A startup that has just raised is a company that still has everything to prove. What investors have bought are hypotheses. The CFO must now equip them.

It starts with a Budget sliding at 12 monthsconnected to cash, commercial pipeline, and recruitment plan. It is not a question of being right. But to create a living model, which can be challenged, revise, compare.

This work is accompanied by structuring choices:

  • Recruit a first or second finance profile (depending on the size): accountant, ops, management control?
  • Formalize a coherent tool stack (Spendesk, Pennylane, Qonto, Payfit, Pigment, etc.)
  • Create an anticipated data room: contracts, cap table, pacts, annual accounts, Saas Metrics, Kpis Growth … Better to have it before the next round is launched.

The CFO becomes here the scalability pillar : It does not slow down growth, it makes it possible.

Day 61 to 100: embody the trajectory and trace the suite

Credibility is acquired.
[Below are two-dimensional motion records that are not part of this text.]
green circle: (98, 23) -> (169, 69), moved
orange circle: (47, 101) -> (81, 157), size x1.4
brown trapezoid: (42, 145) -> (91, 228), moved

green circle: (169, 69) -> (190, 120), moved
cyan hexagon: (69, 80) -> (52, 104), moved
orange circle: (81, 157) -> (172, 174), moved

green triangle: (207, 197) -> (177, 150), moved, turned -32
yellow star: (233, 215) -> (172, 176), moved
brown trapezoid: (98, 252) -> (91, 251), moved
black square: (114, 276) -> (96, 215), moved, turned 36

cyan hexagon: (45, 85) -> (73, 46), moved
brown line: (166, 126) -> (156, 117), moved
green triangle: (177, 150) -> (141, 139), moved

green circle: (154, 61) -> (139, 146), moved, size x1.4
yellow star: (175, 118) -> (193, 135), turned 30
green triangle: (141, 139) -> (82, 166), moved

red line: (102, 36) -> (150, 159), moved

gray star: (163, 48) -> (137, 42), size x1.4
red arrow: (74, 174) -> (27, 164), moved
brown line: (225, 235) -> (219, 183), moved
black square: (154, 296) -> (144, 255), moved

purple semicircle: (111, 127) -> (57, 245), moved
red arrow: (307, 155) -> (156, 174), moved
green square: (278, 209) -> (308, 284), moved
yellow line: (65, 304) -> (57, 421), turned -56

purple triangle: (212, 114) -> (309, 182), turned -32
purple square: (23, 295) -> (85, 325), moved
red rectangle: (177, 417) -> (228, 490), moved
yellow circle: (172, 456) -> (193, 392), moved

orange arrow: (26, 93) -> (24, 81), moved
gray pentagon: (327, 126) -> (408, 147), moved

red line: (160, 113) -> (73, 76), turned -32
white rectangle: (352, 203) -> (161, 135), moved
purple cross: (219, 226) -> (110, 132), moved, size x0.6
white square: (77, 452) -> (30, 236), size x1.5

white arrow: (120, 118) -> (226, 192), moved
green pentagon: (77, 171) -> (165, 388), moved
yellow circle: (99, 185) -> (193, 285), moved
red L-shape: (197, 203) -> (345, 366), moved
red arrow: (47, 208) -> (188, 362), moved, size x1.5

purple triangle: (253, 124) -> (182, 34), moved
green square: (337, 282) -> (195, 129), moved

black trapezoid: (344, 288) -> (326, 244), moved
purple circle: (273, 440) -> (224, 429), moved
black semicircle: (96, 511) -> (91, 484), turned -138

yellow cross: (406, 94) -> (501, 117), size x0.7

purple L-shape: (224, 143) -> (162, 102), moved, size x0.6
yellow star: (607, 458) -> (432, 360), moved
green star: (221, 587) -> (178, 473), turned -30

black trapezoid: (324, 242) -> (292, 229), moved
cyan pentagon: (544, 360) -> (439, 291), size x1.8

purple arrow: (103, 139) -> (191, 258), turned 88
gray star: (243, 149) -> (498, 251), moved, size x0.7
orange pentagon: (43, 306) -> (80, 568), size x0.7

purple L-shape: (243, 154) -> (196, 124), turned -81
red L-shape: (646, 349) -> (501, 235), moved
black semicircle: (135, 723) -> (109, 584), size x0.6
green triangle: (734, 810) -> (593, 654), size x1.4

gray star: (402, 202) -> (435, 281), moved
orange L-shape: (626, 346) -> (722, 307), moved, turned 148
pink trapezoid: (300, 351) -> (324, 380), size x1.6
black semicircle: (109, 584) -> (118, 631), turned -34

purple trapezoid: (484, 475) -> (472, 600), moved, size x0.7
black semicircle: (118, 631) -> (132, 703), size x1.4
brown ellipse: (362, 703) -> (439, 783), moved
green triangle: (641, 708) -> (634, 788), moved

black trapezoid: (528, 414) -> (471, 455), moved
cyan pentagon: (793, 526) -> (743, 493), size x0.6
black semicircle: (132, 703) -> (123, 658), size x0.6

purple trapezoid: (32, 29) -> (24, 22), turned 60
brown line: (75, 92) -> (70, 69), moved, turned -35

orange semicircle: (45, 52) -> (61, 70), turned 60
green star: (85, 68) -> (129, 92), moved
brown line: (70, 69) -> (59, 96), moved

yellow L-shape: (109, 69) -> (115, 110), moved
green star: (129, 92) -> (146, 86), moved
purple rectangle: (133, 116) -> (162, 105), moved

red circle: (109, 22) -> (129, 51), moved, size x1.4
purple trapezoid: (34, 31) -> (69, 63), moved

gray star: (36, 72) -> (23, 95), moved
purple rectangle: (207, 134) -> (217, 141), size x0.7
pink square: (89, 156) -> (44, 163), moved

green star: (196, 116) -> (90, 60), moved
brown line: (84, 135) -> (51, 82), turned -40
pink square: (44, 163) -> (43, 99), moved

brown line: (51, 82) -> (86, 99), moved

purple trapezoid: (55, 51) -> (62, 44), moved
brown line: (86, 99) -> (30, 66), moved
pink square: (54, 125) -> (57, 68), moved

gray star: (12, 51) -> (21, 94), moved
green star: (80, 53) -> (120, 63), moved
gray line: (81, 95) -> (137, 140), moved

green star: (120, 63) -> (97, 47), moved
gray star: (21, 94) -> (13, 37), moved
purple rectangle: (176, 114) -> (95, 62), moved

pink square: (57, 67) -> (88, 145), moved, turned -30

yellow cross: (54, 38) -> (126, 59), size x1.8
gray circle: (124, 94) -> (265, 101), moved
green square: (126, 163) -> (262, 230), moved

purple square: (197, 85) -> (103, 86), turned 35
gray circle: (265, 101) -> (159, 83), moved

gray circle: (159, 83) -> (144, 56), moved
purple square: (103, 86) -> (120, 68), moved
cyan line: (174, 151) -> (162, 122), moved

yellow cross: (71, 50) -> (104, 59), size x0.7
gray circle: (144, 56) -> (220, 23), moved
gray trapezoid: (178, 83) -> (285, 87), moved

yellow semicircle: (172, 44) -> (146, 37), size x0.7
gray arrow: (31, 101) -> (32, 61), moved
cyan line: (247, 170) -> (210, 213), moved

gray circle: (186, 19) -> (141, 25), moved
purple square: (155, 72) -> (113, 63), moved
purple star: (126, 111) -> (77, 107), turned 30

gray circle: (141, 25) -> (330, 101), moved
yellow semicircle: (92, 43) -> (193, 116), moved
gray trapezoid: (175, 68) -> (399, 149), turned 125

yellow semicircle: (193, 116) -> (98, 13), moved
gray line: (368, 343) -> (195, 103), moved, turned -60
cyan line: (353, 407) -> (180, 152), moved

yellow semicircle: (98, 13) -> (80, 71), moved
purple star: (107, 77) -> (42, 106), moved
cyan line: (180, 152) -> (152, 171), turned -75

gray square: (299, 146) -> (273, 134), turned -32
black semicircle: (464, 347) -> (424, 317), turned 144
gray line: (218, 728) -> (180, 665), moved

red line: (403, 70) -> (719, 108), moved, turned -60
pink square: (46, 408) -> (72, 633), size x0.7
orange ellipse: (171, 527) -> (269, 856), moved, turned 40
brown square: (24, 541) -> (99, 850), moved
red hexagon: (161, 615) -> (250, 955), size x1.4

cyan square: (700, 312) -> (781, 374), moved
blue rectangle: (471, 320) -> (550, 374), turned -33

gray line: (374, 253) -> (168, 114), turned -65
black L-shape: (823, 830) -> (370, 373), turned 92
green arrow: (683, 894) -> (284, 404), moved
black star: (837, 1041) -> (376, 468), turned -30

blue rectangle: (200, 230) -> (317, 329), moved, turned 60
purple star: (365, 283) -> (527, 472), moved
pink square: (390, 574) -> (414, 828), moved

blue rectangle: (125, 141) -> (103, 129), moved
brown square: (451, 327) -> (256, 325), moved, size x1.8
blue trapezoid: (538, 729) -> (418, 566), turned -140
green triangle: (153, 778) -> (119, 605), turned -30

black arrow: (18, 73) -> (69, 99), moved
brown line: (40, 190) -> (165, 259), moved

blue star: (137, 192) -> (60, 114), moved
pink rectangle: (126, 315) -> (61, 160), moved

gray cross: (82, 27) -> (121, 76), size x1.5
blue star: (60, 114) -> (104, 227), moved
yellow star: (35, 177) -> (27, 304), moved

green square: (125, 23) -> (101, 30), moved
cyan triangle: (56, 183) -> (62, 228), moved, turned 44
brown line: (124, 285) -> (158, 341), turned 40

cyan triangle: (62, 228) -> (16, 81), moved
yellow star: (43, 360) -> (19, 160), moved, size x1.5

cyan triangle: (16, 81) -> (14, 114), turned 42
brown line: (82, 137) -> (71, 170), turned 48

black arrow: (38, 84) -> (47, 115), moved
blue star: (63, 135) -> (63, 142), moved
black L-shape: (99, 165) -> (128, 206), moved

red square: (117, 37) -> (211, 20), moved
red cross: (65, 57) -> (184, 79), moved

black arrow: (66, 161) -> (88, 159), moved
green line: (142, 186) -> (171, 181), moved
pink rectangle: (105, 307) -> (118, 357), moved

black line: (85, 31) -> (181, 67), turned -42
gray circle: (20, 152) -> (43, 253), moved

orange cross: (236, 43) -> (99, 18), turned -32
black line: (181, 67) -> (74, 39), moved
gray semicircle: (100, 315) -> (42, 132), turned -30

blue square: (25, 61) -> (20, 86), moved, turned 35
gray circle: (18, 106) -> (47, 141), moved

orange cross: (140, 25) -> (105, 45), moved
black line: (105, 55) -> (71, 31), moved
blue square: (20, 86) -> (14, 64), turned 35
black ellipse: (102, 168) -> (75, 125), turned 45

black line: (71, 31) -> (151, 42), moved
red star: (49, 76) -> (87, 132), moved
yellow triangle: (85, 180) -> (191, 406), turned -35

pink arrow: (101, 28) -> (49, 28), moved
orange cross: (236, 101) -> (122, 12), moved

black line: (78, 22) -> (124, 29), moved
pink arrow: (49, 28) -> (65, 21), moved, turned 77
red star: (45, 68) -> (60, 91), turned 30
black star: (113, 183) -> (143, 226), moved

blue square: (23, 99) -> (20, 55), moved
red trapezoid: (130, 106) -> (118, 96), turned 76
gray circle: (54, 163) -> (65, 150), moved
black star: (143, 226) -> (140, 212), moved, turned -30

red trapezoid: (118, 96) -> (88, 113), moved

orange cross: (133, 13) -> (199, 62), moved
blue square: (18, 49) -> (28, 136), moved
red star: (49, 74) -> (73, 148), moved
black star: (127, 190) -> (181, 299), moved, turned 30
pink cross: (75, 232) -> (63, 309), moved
It remains to transform it indeed a lever.

This is where the CFO can become, depending on the case:

  • The architect of Go-to-Market (by modeling the acquisition costs, the unit margins, the points of balance by segment),
  • The co-pilot produced (by encrypting the Build vs Buy arbitrations, the impact of the bundles, the profitability of the freemium offers),
  • The right arm of the CEO (by scripting the conditions of a B series, or a bridge).

What now matters is no longer to alert or correct. It isorient. With figures. With scenarios. With an ability to say no.

Only one error: underestimate the role

Too many startups recruit a CFO to “relieve” the founders. But the real role of the CFO is not to take charge of the administration: it is Create the Conditions of Speed ​​without Chaos. He is the one who transforms a course into a trajectory, a model plane, a potential into metrics.